Kneeling and standing up from a chair as performance-based tests to evaluate knee function in the high-flexion range: a randomized controlled trial comparing a conventional and a high-flexion TKA design

BMC Musculoskeletal Disorders

Background: We compared the functional outcome between conventional and high-flexion total knee arthroplasty (TKA) using kneeling and sit-to-stand tests at 1 year post-operative. In addition, the patient's daily functioning, pain and satisfaction were quantified using questionnaires. Methods: We randomly assigned 56 patients to receive either a conventional or a high-flexion TKA. Primary outcomes were maximum flexion angle and maximum thigh-calf contact measured during kneeling at 1 year post operatively. Secondary outcomes were the angular knee velocity and ground reaction force ratio measured during sit-to-stand performance tests, and questionnaires.
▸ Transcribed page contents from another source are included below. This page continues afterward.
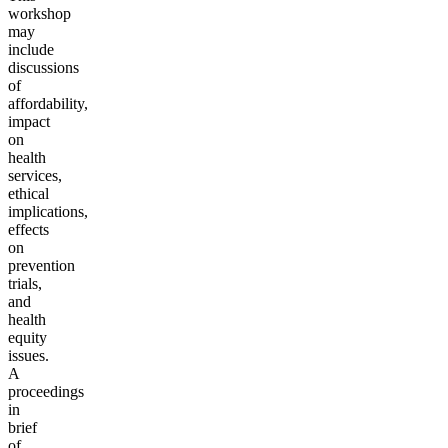
workshop
may
include
discussions
of
affordability,
impact
on
health
services,
ethical
implications,
effects
on
prevention
trials,
and
health
equity
issues.
A
proceedings
in
brief
of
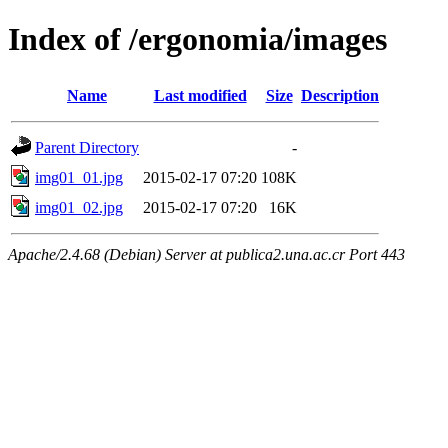
Index of /ergonomia/images
Name
Last modified
Size
Description
Parent Directory
-
img01_01.jpg
2015-02-17 07:20
108K
img01_02.jpg
2015-02-17 07:20
16K
Apache/2.4.68 (Debian) Server at publica2.una.ac.cr Port 443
Results: At one year post-operative, maximum knee flexion during kneeling was higher for the high-flexion TKA group (median 128.02°(range 108-146)) compared to the conventional TKA group (119.13°(range 72-135)) (p = 0.03). Maximum thigh-calf contact force was higher for the high flexion TKA group (median 17.82 N (range 2.98-114.64)) compared to the conventional TKA group (median 9.37 N (range 0.33-46.58))(p = 0.04). The sit-to-stand tests showed a significantly higher angular knee velocity in the conventional TKA group (12.12 rad/s (95%CI 0.34-23.91); p = 0.04). There were no significant differences between groups in ground reaction force ratios and patient-reported outcome scores. Conclusion: Although no differences were found in patient-reported outcome scores, differences in performance-based tests were clearly apparent. Standing up from a chair at 90°of knee flexion appeared to be easier for the conventional group. The kneeling test revealed significantly higher weight-bearing knee flexion for the high-flex group. Hence, if kneeling is an important activity for a patient a high-flex design may be recommendable. Trial registration: The study was retrospectively registered in ClinicalTrials.gov under identifier NCT00899041 (date of registration: May 11, 2009).